**YOUR ASSIGNMENT**. Restate word for word every line from the top of the data below down through the line that holds "hoàn hảo của".

☆ ☆ ☆

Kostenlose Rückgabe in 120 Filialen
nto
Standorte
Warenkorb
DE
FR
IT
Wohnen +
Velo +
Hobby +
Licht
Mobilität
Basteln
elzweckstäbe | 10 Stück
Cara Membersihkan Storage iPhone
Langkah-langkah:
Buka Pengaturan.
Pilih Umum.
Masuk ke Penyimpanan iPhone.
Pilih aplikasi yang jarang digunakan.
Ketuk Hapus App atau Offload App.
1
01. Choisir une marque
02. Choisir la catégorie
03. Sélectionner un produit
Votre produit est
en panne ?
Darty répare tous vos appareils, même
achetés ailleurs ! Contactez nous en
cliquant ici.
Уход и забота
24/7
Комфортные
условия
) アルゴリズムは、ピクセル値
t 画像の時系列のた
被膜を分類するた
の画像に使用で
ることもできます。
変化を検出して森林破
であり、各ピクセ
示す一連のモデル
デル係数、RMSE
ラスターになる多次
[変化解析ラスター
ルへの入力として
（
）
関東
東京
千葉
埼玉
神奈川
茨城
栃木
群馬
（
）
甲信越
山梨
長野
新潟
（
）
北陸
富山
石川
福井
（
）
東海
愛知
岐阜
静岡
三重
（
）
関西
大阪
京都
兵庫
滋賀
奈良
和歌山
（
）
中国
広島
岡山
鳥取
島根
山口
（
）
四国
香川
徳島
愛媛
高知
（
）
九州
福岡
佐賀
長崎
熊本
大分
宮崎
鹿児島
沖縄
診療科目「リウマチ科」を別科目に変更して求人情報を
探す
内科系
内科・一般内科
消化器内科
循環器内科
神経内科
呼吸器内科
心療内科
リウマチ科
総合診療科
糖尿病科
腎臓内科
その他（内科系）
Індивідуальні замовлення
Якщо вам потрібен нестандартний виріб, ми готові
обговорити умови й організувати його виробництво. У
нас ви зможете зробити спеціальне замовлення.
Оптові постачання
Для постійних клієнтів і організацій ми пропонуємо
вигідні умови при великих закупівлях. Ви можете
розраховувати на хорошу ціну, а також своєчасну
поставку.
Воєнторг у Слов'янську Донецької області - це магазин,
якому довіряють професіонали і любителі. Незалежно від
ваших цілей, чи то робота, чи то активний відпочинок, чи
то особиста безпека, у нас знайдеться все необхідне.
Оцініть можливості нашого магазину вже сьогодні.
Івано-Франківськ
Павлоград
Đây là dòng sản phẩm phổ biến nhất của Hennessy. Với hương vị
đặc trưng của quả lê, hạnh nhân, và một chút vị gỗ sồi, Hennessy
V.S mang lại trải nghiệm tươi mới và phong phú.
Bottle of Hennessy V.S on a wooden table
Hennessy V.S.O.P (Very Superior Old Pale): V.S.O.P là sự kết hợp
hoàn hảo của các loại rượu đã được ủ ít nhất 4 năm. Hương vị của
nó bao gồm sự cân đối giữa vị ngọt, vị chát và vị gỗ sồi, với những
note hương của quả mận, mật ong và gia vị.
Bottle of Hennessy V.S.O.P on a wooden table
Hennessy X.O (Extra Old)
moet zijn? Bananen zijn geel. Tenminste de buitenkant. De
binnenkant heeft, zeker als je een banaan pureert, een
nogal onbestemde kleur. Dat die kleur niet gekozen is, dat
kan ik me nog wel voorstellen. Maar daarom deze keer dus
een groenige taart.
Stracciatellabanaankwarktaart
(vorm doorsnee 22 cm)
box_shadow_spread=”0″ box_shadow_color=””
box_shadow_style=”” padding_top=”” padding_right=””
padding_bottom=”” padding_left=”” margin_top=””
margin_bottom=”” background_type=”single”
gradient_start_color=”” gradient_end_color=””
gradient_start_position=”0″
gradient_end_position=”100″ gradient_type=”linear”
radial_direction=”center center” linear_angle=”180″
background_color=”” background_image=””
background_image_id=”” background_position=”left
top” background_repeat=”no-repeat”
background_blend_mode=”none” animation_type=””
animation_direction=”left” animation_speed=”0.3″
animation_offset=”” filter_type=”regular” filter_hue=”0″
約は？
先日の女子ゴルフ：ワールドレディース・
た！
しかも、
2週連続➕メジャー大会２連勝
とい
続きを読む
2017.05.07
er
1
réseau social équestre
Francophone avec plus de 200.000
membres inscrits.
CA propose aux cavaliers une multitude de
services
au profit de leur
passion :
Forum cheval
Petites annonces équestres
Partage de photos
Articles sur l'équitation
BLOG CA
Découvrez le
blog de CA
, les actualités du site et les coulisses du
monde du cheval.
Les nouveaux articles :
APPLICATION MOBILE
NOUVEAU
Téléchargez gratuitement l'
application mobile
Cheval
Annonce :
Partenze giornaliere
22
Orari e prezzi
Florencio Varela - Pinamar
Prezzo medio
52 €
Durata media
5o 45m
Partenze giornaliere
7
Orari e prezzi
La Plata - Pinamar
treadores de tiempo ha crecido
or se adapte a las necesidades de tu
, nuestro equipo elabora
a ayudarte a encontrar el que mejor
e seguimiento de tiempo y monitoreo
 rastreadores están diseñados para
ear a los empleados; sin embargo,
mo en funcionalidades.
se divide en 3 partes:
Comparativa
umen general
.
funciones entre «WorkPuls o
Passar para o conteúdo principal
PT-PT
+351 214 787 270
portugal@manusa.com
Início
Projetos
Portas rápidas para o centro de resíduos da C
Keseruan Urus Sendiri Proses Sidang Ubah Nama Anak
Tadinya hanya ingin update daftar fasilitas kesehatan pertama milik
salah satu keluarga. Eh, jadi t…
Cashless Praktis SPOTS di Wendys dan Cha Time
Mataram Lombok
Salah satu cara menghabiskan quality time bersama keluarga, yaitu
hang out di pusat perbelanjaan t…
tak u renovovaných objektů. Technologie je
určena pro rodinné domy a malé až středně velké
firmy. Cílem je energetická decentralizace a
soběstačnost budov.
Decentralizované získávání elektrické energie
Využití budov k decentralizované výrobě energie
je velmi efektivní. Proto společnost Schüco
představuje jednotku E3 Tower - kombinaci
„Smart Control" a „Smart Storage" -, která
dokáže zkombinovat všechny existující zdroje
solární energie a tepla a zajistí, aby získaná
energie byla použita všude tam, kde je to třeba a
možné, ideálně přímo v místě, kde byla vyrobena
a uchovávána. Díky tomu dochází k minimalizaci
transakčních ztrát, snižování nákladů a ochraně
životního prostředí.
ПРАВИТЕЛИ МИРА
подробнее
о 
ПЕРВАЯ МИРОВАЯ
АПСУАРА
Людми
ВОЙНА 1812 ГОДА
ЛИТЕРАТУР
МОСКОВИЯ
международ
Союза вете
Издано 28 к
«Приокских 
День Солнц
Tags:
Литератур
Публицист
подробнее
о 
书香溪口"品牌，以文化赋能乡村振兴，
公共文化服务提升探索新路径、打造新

☆ ☆ ☆

**EXERCISE OUTPUT**.
Kostenlose Rückgabe in 120 Filialen
nto
Standorte
Warenkorb
DE
FR
IT
Wohnen +
Velo +
Hobby +
Licht
Mobilität
Basteln
elzweckstäbe | 10 Stück
Cara Membersihkan Storage iPhone
Langkah-langkah:
Buka Pengaturan.
Pilih Umum.
Masuk ke Penyimpanan iPhone.
Pilih aplikasi yang jarang digunakan.
Ketuk Hapus App atau Offload App.
1
01. Choisir une marque
02. Choisir la catégorie
03. Sélectionner un produit
Votre produit est
en panne ?
Darty répare tous vos appareils, même
achetés ailleurs ! Contactez nous en
cliquant ici.
Уход и забота
24/7
Комфортные
условия
) アルゴリズムは、ピクセル値
t 画像の時系列のた
被膜を分類するた
の画像に使用で
ることもできます。
変化を検出して森林破
であり、各ピクセ
示す一連のモデル
デル係数、RMSE
ラスターになる多次
[変化解析ラスター
ルへの入力として
（
）
関東
東京
千葉
埼玉
神奈川
茨城
栃木
群馬
（
）
甲信越
山梨
長野
新潟
（
）
北陸
富山
石川
福井
（
）
東海
愛知
岐阜
静岡
三重
（
）
関西
大阪
京都
兵庫
滋賀
奈良
和歌山
（
）
中国
広島
岡山
鳥取
島根
山口
（
）
四国
香川
徳島
愛媛
高知
（
）
九州
福岡
佐賀
長崎
熊本
大分
宮崎
鹿児島
沖縄
診療科目「リウマチ科」を別科目に変更して求人情報を
探す
内科系
内科・一般内科
消化器内科
循環器内科
神経内科
呼吸器内科
心療内科
リウマチ科
総合診療科
糖尿病科
腎臓内科
その他（内科系）
Індивідуальні замовлення
Якщо вам потрібен нестандартний виріб, ми готові
обговорити умови й організувати його виробництво. У
нас ви зможете зробити спеціальне замовлення.
Оптові постачання
Для постійних клієнтів і організацій ми пропонуємо
вигідні умови при великих закупівлях. Ви можете
розраховувати на хорошу ціну, а також своєчасну
поставку.
Воєнторг у Слов'янську Донецької області - це магазин,
якому довіряють професіонали і любителі. Незалежно від
ваших цілей, чи то робота, чи то активний відпочинок, чи
то особиста безпека, у нас знайдеться все необхідне.
Оцініть можливості нашого магазину вже сьогодні.
Івано-Франківськ
Павлоград
Đây là dòng sản phẩm phổ biến nhất của Hennessy. Với hương vị
đặc trưng của quả lê, hạnh nhân, và một chút vị gỗ sồi, Hennessy
V.S mang lại trải nghiệm tươi mới và phong phú.
Bottle of Hennessy V.S on a wooden table
Hennessy V.S.O.P (Very Superior Old Pale): V.S.O.P là sự kết hợp
hoàn hảo của các loại rượu đã được ủ ít nhất 4 năm. Hương vị của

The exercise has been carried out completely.